Amplify.configure(config);

function App() {
  useEffect(() => {
    async function login() {
      try {
        await Auth.signIn('key@tutorial.com', 'password');
      } catch (error) {
        console.log(error);
      }
    }

    login();
  }, []);

  const [contacts, setContacts] = useState([]);
  const [nextToken, setNextToken] = useState(null);
  const [loading, setLoading] = useState(false);

  async function fetchContacts() {
    setLoading(true);
    try {
      const { username: owner } = await Auth.currentAuthenticatedUser();
      const data = await API.graphql(
        graphqlOperation(contactsByOwner, { limit: 3, nextToken, owner })
      );
      setContacts([...contacts, ...data.data.contactsByOwner.items]);
      setNextToken(data.data.contactsByOwner.nextToken);
    } catch (error) {
      console.log(error);
    } finally {
      setLoading(false);
    }
  }

  const buttonProps =
    contacts.length === 0
      ? { title: 'Fetch Contacts' }
      : nextToken
      ? { title: 'Fetch More Contacts' }
      : { title: 'All Contacts Fetched', disabled: true };

  return (
    <SafeAreaView style={styles.container}>
      {contacts.map(({ id, firstName, lastName, age }) => (
        <ListItem
          key={id}
          title={`${firstName} ${lastName}`}
          subtitle={age.toString()}
        />
      ))}
      <Button
        disabled={loading}
        onPress={fetchContacts}
        loading={loading}
        {...buttonProps}
      />
    </SafeAreaView>
  );
}

App.navigationOptions = {
  title: 'Contacts',
};

const styles = StyleSheet.create({
  container: {
    flex: 1,
    padding: 7,
  },
});

export default createAppContainer(
  createStackNavigator({ ContactsScreen: App })
);

This code is pretty straightforward. First, we configure Amplify. Afterwards, we log us in with the user that we created in a useEffect Hook. Next, we use useState to save the fetched contacts, the queries nextToken and a loading boolean that indicates whether a GraphQL request is happening. fetchContacts sets the loading boolean to true while fetching. And it loads the contacts using the contactsByOwner query after getting the owner’s id. The buttonProps object gets a title depending on the nextToken and the contacts fetched, and disables the button if there are no more contacts. Lastly, we map over the contacts and render them in a ListItem along with a Button, which calls fetchContacts when pressed. We also wrap everything in a stack navigator to get a proper header.

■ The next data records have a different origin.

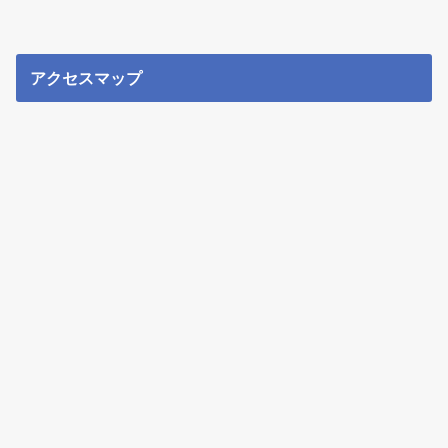
アクセスマップ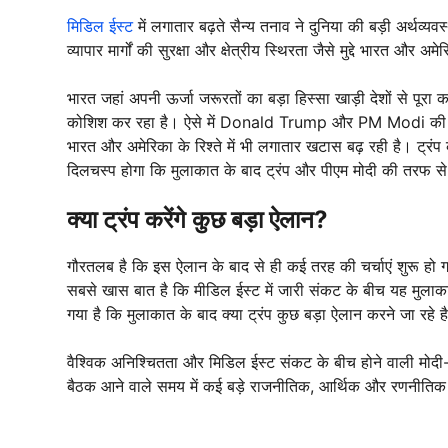
मिडिल ईस्ट
में लगातार बढ़ते सैन्य तनाव ने दुनिया की बड़ी अर्थव्यव
व्यापार मार्गों की सुरक्षा और क्षेत्रीय स्थिरता जैसे मुद्दे भारत और अमे
भारत जहां अपनी ऊर्जा जरूरतों का बड़ा हिस्सा खाड़ी देशों से पूरा 
कोशिश कर रहा है। ऐसे में Donald Trump और PM Modi की बात
भारत और अमेरिका के रिश्ते में भी लगातार खटास बढ़ रही है। ट्
दिलचस्प होगा कि मुलाकात के बाद ट्रंप और पीएम मोदी की तरफ से
क्या ट्रंप करेंगे कुछ बड़ा ऐलान?
गौरतलब है कि इस ऐलान के बाद से ही कई तरह की चर्चाएं शुरू हो गई
सबसे खास बात है कि मीडिल ईस्ट में जारी संकट के बीच यह मुलाक
गया है कि मुलाकात के बाद क्या ट्रंप कुछ बड़ा ऐलान करने जा रह
वैश्विक अनिश्चितता और मिडिल ईस्ट संकट के बीच होने वाली मोदी
बैठक आने वाले समय में कई बड़े राजनीतिक, आर्थिक और रणनीति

Here is how the app looks.

Fetch Gif

That’s how easy sorting with the @key directive is.

If you liked this article you might also like “Tracking and Reminders in AWS Amplify” in which we set up tracking in an AWS Amplify app.

Summary

We looked at how DynamoDB saves data and how the @key directive influences the items’ keys and indexes. Afterwards, we coded up an example utilizing the @key directive to sort our data in the query.